Operiert wird in der Regel in Vollnarkose. Sehr häufig können die erforderlichen Schnitte in die Schleimhaut der Nasenvorhöfe gelegt werden, sodass man sie später von außen nicht sieht. Je nach Eingriff können auch kleine Schnitte z. B. am Nasenflügelansatz notwendig werden.
Durch die Schnitte in der Schleimhaut führt der Chirurg spezielle Operationsinstrumente ein, mit denen er die Weichteile der Nase abpräpariert und sich so Zugang zum Nasenskelett verschafft. Auf diese Weise können z. B. die knöchernen und knorpeligen Anteile eines Nasenhöckers abgetragen, eine unschöne Nasenspitze korrigiert oder eine Sattelnase mit Knochen oder Knorpel aufgefüllt werden. Wenn notwendig, korrigiert der Chirurg die Nasenscheidewand oder verkleinert die Nasenflügel. Soll eine Höcker-/Langnase operiert werden, müssen die Nasenbeine von ihrer Basis abgelöst werden, weil nur auf diese Weise die Nase optimal verschmälert und ein filigraner Nasenrücken geformt werden kann. Verständlich, dass eine operativ völlig neu konfigurierte Nase nach dem Eingriff für einige Zeit behandelt werden muss wie ein rohes Ei!
Nachdem die Schnitte vernäht sind, werden Tamponaden in die Nasenlöcher eingelegt. Anschließend klebt der Operateur Spezialpflaster dachziegelartig auf den Nasenrücken auf. Der Pflasterverband soll für eine Kompression sorgen und Blutergüsse und Schwellungen verhindern helfen. Über den Pflasterverband kommt ein Nasengips und anschließend noch eine Kunststoffpelotte, damit die neue Nase gut geschützt wird.
Nach der Operation: 8 Tage absolute Ruhe einhalten!
Damit die Nase gut heilt, sollte sich der Patient 8 Tage lang ganz ruhig verhalten: wenig sprechen, nicht lachen und grimassieren, nichts Hartes kauen.

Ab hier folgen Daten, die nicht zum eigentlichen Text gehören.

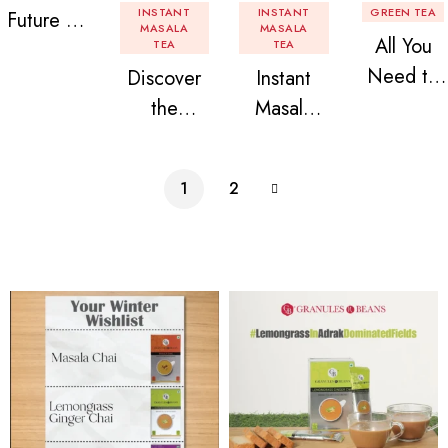
INSTANT
INSTANT
GREEN TEA
Future of
MASALA
MASALA
All You
Tea: Why
TEA
TEA
Need to
Discover
Instant
Instant
Know
the
Masala
Tea
About
Delight of
Tea
Premix is
Flavored
Granules
Premix
Revolution
1
2
Instant
n Beans
izing Your
Tea
Assorted
Daily
Premix
Instant
Chai!
Tea Pack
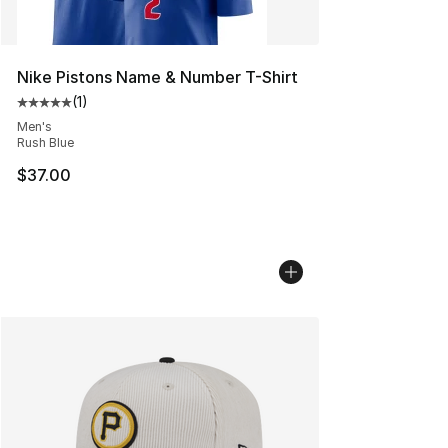
Nike Pistons Name & Number T-Shirt
(
1
)
Average customer rating - [5 out of 5 stars], 1 reviews
Men's
Rush Blue
$37.00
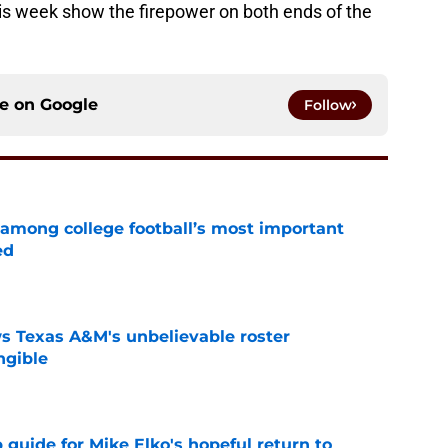
is week show the firepower on both ends of the
ce on
Google
Follow
 among college football’s most important
ed
e
s Texas A&M's unbelievable roster
ngible
e
guide for Mike Elko's hopeful return to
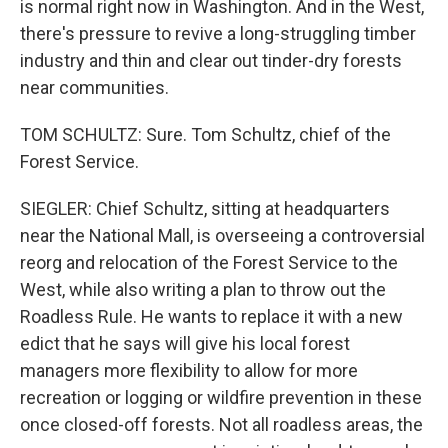
is normal right now in Washington. And in the West,
there's pressure to revive a long-struggling timber
industry and thin and clear out tinder-dry forests
near communities.
TOM SCHULTZ: Sure. Tom Schultz, chief of the
Forest Service.
SIEGLER: Chief Schultz, sitting at headquarters
near the National Mall, is overseeing a controversial
reorg and relocation of the Forest Service to the
West, while also writing a plan to throw out the
Roadless Rule. He wants to replace it with a new
edict that he says will give his local forest
managers more flexibility to allow for more
recreation or logging or wildfire prevention in these
once closed-off forests. Not all roadless areas, the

Schon während der Operation verabreichen wir ein Antibiotikum, um Infektionen zu vermeiden. Nach dem Eingriff nimmt der Patient dieses Medikament noch weitere 5 Tage ein. Nach 24 Stunden können die Tamponaden aus der Nase entfernt werden, und nach 6 bis 8 Tagen wechselt der Operateur den Gips - bei dieser Gelegenheit bekommt der Patient seine neue Nase erstmals zu sehen. Für weitere 4 Wochen klebt der Patient abends selbst einen dachziegelartigen Pflasterverband auf den Nasenrücken.
Erst nach einem halben Jahr ist eine operierte Nase völlig verheilt und so stabil wie vor dem Eingriff.
Muss man mit Komplikationen rechnen?
In den ersten beiden Wochen nach dem Eingriff kann es zu behinderter Nasenatmung kommen, weil die Schleimhaut noch geschwollen ist und Wundsekret absondert. Auch Nasenbluten ist möglich. Die an der Nasenspitze und Oberlippe, aber auch an der Nasenschleimhaut kann vorübergehend vermindert sein. Diese Gefühlsstörung bildet sich jedoch in der Regel von allein zurück. Verletzungen des Tränenkanals oder der Schädelbasis treten ebenso wie Defekte der Nasenscheidewand extrem selten auf. Komplikationen, die prinzipiell nach jeder Operation auftreten können, haben wir auf S. 14 beschrieben. Sollte der Patient mit dem Ergebnis der Nasenoperation nicht zufrieden sein, kann nach Ablauf eines Jahres nachkorrigiert werden.